Analysis Request – Wine
Microbiological processes essentially govern the fermentation process in which yeasts and bacteria consume grape sugars, amino acids, organic acids and various other compounds with the intent of forming a microbiologically stable final product. These yeasts and bacteria are introduced into the winemaking process by either arriving on fruit, or are already present in the winery, having the ability to not only survive, but if conditions permit, proliferate during the winemaking process. Although essential to the process, not all yeasts and bacteria are beneficial making it necessary to monitor various microbiological aspects throughout the winemaking process.

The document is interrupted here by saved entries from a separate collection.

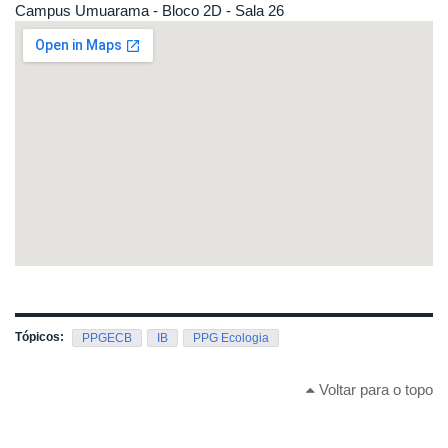
Campus Umuarama - Bloco 2D - Sala 26
Tópicos:
PPGECB
IB
PPG Ecologia
Voltar para o topo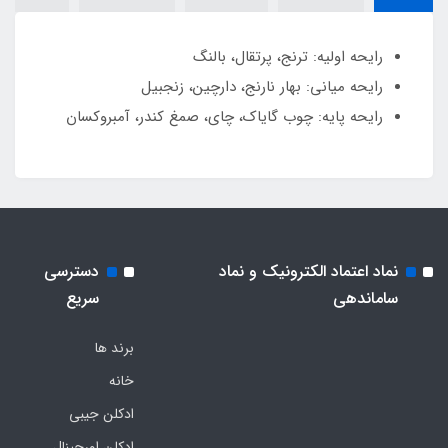
رایحه اولیه: ترنج، پرتقال، بالنگ
رایحه میانی: بهار نارنج، دارچین، زنجبیل
رایحه پایه: چوب گایاک، چای، صمغ کندر، آمبروکسان
نماد اعتماد الکترونیک و نماد
دسترسی
ساماندهی
سریع
برند ها
خانه
ادکلن جیبی
ادکلن اورجینال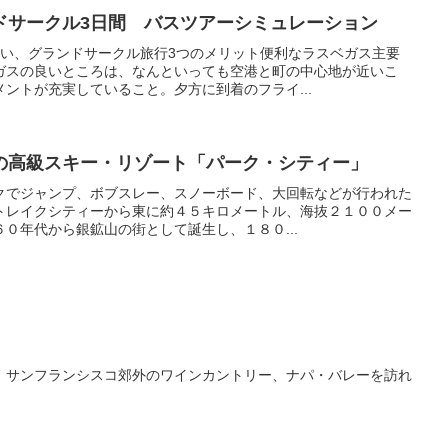
ドサークル3日間 バスツアーシミュレーション
たい、グランドサークル旅行3つのメリット便利なラスベガス主要
ガスの良いところは、なんといっても空港と町の中心地が近いこ
ントが充実していること。夕方に到着のフライ...
の高級スキー・リゾート「パーク・シティー」
クでジャンプ、ボブスレー、スノーボード、大回転などが行われた
トレイクシティーから東に約４５キロメートル、海抜２１００メー
０年代から銀鉱山の街として誕生し、１８０...
 サンフランシスコ郊外のワインカントリー、ナパ・バレーを訪れ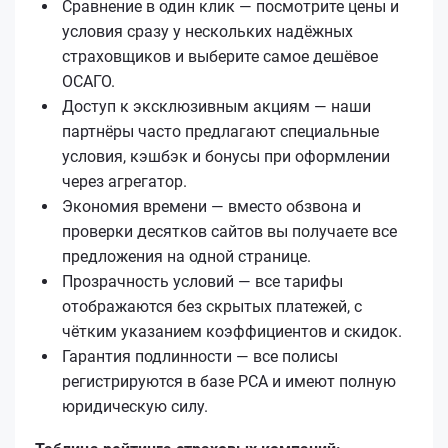
Сравнение в один клик — посмотрите цены и
условия сразу у нескольких надёжных
страховщиков и выберите самое дешёвое
ОСАГО.
Доступ к эксклюзивным акциям — наши
партнёры часто предлагают специальные
условия, кэшбэк и бонусы при оформлении
через агрегатор.
Экономия времени — вместо обзвона и
проверки десятков сайтов вы получаете все
предложения на одной странице.
Прозрачность условий — все тарифы
отображаются без скрытых платежей, с
чётким указанием коэффициентов и скидок.
Гарантия подлинности — все полисы
регистрируются в базе РСА и имеют полную
юридическую силу.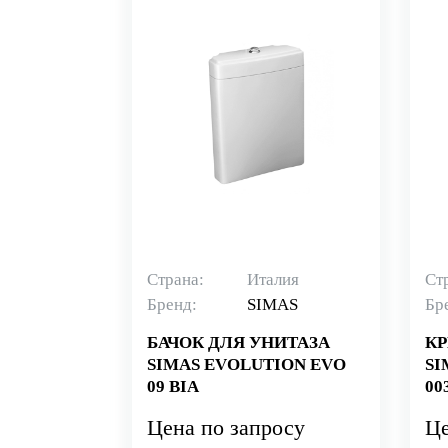
Страна:
Италия
Ст
Бренд:
SIMAS
Бр
БАЧОК ДЛЯ УНИТАЗА
К
SIMAS EVOLUTION EVO
SI
09 BIA
00
Цена по запросу
Це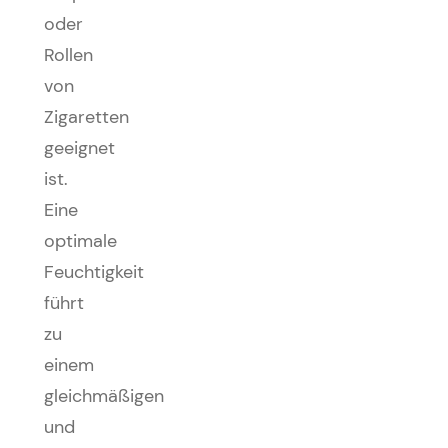
oder
Rollen
von
Zigaretten
geeignet
ist.
Eine
optimale
Feuchtigkeit
führt
zu
einem
gleichmäßigen
und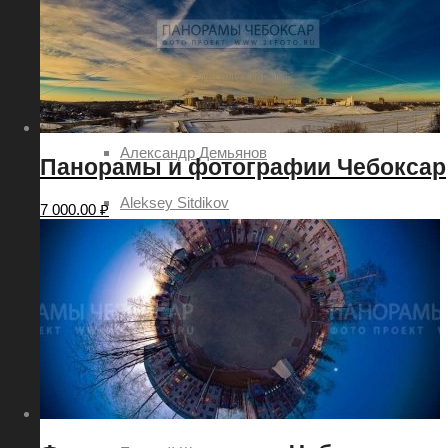
2018
2019
Авторы
Александр Демьянов
Панорамы и фотографии Чебоксар
Aleksey Sitdikov
7 000.00
₽
Анатолий Овчинников
Алексей Семёнов
Илья Степанов
Павел Ртищев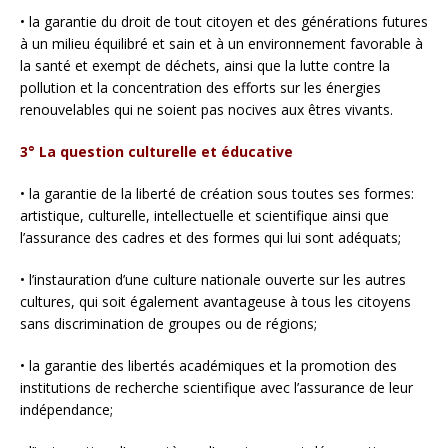
• la garantie du droit de tout citoyen et des générations futures
à un milieu équilibré et sain et à un environnement favorable à
la santé et exempt de déchets, ainsi que la lutte contre la
pollution et la concentration des efforts sur les énergies
renouvelables qui ne soient pas nocives aux êtres vivants.
3° La question culturelle et éducative
• la garantie de la liberté de création sous toutes ses formes:
artistique, culturelle, intellectuelle et scientifique ainsi que
l’assurance des cadres et des formes qui lui sont adéquats;
• l’instauration d’une culture nationale ouverte sur les autres
cultures, qui soit également avantageuse à tous les citoyens
sans discrimination de groupes ou de régions;
• la garantie des libertés académiques et la promotion des
institutions de recherche scientifique avec l’assurance de leur
indépendance;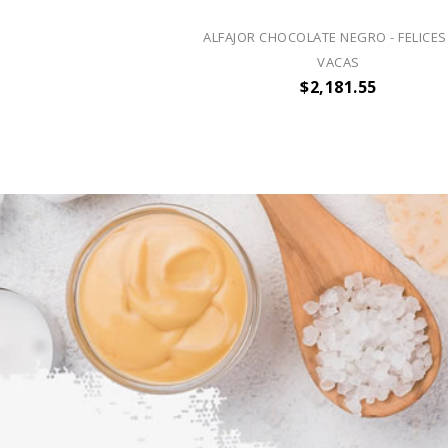
ALFAJOR CHOCOLATE NEGRO - FELICES
VACAS
$2,181.55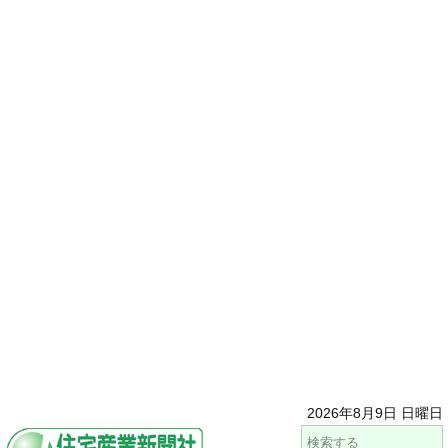
2026年8月9日 日曜日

Various Microbiological checks can be implemented throughout the entire winemaking process, with Yeast Cell Counts and Yeast Cell Viabilities being an effective tool in determining whether juice will undergo a successful fermentation. Microscopic identifications are useful when checking the status of wine in tanks or barrels in which both yeast and bacteria can be identified. When requiring a more sensitive method various culturing methods on selective media can be used to identify different strains of yeast and bacteria. When wanting to determine the effectiveness of sterile filtration, sterilities are useful where any growth in culture may indicate bottling line contamination.

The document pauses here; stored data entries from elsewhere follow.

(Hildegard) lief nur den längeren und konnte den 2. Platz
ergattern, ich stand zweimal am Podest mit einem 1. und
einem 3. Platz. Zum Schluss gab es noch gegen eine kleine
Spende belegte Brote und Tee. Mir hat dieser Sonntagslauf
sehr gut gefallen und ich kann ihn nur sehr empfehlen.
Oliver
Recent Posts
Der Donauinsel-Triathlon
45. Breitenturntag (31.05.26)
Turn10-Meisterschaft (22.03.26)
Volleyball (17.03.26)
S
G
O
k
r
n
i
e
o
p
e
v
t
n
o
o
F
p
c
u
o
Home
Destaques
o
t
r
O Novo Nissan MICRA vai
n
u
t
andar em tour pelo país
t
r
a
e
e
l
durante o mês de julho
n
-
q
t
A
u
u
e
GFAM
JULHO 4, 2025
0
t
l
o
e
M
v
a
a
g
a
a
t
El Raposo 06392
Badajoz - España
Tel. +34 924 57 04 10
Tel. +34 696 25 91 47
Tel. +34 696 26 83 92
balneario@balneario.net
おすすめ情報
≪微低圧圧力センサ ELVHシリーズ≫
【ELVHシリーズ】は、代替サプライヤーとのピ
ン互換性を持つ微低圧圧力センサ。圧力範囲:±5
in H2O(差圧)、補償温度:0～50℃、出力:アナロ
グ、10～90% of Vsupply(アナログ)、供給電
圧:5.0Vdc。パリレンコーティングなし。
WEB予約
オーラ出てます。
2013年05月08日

Microscopic identification goes hand in hand with chemical analyses and can be used to make sense of various results, such as high volatile acidities could be due to Lactobacillus or Acetobacter populations present. Active fermentations due to residual substrates (residual sugar and malic acid) may be a result of viable yeast or bacteria populations present making detection and enumeration of these populations beneficial. Many wine faults are also often associated with yeast and bacteria populations, with 4-ethyl phenol and 4-ethyl guaiacol reaching sensory thresholds due to the yeast species Brettanomyces, while Lactobacillus populations may result in wines having elevated levels of Acrolein, a mousy character or even a ‘Geranium’ taint. Knowing and understanding the microbes present in your wine gives you as the winemaker the insight to intervene where and when necessary.
How often and when?
Testing requirements depend on where you are in the winemaking process. Microbiological tests used to monitor the progress of fermentations should naturally occur throughout the fermentation process. During fermentations if volatile acidities are rising and malolactic fermentations in tanks and barrels are struggling to complete more frequent testing would be required. Sterility checks should be performed post-bottling. A range of other tests can be performed should problems arise, including sediment identification, selective plating for Brettanomyces and Bacteria, and the molecular methods of Scorpion panels in which various wine yeast and bacteria strains are identified.
In these critical stages of production, everyone involved should understand the importance and impact of the necessary microbiological analyses in the winemaking process.